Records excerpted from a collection
- Opening Delimiter -

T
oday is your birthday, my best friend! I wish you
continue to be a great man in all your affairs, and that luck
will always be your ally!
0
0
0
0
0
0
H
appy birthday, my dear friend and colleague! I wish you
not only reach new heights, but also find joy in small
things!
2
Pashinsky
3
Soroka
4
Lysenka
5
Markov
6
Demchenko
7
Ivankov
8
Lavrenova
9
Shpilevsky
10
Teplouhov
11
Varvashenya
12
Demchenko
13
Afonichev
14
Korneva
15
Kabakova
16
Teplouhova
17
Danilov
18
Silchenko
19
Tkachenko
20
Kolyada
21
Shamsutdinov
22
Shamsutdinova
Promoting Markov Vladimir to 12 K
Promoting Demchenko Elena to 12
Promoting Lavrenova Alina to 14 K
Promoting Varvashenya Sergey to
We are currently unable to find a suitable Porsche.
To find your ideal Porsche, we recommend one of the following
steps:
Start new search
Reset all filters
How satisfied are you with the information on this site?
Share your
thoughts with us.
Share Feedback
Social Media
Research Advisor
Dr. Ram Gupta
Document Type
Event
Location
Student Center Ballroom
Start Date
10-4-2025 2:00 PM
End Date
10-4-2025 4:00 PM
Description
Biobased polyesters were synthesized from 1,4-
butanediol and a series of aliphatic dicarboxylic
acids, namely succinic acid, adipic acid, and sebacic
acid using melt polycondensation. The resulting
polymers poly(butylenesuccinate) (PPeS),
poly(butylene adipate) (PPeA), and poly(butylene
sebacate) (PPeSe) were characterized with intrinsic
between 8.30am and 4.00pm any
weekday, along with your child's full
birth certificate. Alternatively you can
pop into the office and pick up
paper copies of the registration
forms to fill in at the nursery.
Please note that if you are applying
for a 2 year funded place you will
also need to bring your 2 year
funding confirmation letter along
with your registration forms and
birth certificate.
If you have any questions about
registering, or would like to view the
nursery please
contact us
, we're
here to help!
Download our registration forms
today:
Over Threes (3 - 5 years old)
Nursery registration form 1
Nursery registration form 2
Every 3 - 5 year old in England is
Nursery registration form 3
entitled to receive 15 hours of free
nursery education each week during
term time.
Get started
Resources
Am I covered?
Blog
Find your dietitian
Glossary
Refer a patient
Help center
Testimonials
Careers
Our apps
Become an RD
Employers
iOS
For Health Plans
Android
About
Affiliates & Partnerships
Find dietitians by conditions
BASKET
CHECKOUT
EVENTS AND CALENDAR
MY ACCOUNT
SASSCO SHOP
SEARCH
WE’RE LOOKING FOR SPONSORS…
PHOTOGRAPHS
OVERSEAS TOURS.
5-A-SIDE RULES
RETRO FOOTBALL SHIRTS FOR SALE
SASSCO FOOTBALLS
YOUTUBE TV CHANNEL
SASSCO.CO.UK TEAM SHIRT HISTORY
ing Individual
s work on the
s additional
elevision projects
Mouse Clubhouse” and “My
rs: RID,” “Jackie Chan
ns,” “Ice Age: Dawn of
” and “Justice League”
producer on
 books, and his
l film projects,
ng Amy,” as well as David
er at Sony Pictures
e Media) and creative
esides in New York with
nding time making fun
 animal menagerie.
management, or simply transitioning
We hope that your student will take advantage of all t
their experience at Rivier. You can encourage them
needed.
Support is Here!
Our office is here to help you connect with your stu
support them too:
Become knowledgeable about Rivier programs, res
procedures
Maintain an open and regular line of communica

- Closing Delimiter -

--- What you need to do ---
Retype the data. Every line must match the original exactly.

--- Reply ---
T
oday is your birthday, my best friend! I wish you
continue to be a great man in all your affairs, and that luck
will always be your ally!
0
0
0
0
0
0
H
appy birthday, my dear friend and colleague! I wish you
not only reach new heights, but also find joy in small
things!
2
Pashinsky
3
Soroka
4
Lysenka
5
Markov
6
Demchenko
7
Ivankov
8
Lavrenova
9
Shpilevsky
10
Teplouhov
11
Varvashenya
12
Demchenko
13
Afonichev
14
Korneva
15
Kabakova
16
Teplouhova
17
Danilov
18
Silchenko
19
Tkachenko
20
Kolyada
21
Shamsutdinov
22
Shamsutdinova
Promoting Markov Vladimir to 12 K
Promoting Demchenko Elena to 12
Promoting Lavrenova Alina to 14 K
Promoting Varvashenya Sergey to
We are currently unable to find a suitable Porsche.
To find your ideal Porsche, we recommend one of the following
steps:
Start new search
Reset all filters
How satisfied are you with the information on this site?
Share your
thoughts with us.
Share Feedback
Social Media
Research Advisor
Dr. Ram Gupta
Document Type
Event
Location
Student Center Ballroom
Start Date
10-4-2025 2:00 PM
End Date
10-4-2025 4:00 PM
Description
Biobased polyesters were synthesized from 1,4-
butanediol and a series of aliphatic dicarboxylic
acids, namely succinic acid, adipic acid, and sebacic
acid using melt polycondensation. The resulting
polymers poly(butylenesuccinate) (PPeS),
poly(butylene adipate) (PPeA), and poly(butylene
sebacate) (PPeSe) were characterized with intrinsic
between 8.30am and 4.00pm any
weekday, along with your child's full
birth certificate. Alternatively you can
pop into the office and pick up
paper copies of the registration
forms to fill in at the nursery.
Please note that if you are applying
for a 2 year funded place you will
also need to bring your 2 year
funding confirmation letter along
with your registration forms and
birth certificate.
If you have any questions about
registering, or would like to view the
nursery please
contact us
, we're
here to help!
Download our registration forms
today:
Over Threes (3 - 5 years old)
Nursery registration form 1
Nursery registration form 2
Every 3 - 5 year old in England is
Nursery registration form 3
entitled to receive 15 hours of free
nursery education each week during
term time.
Get started
Resources
Am I covered?
Blog
Find your dietitian
Glossary
Refer a patient
Help center
Testimonials
Careers
Our apps
Become an RD
Employers
iOS
For Health Plans
Android
About
Affiliates & Partnerships
Find dietitians by conditions
BASKET
CHECKOUT
EVENTS AND CALENDAR
MY ACCOUNT
SASSCO SHOP
SEARCH
WE’RE LOOKING FOR SPONSORS…
PHOTOGRAPHS
OVERSEAS TOURS.
5-A-SIDE RULES
RETRO FOOTBALL SHIRTS FOR SALE
SASSCO FOOTBALLS
YOUTUBE TV CHANNEL
SASSCO.CO.UK TEAM SHIRT HISTORY
ing Individual
s work on the
s additional
elevision projects
Mouse Clubhouse” and “My
rs: RID,” “Jackie Chan
ns,” “Ice Age: Dawn of
” and “Justice League”
producer on
 books, and his
l film projects,
ng Amy,” as well as David
er at Sony Pictures
e Media) and creative
esides in New York with
nding time making fun
 animal menagerie.
management, or simply transitioning
We hope that your student will take advantage of all t
their experience at Rivier. You can encourage them
needed.
Support is Here!
Our office is here to help you connect with your stu
support them too:
Become knowledgeable about Rivier programs, res
procedures
Maintain an open and regular line of communica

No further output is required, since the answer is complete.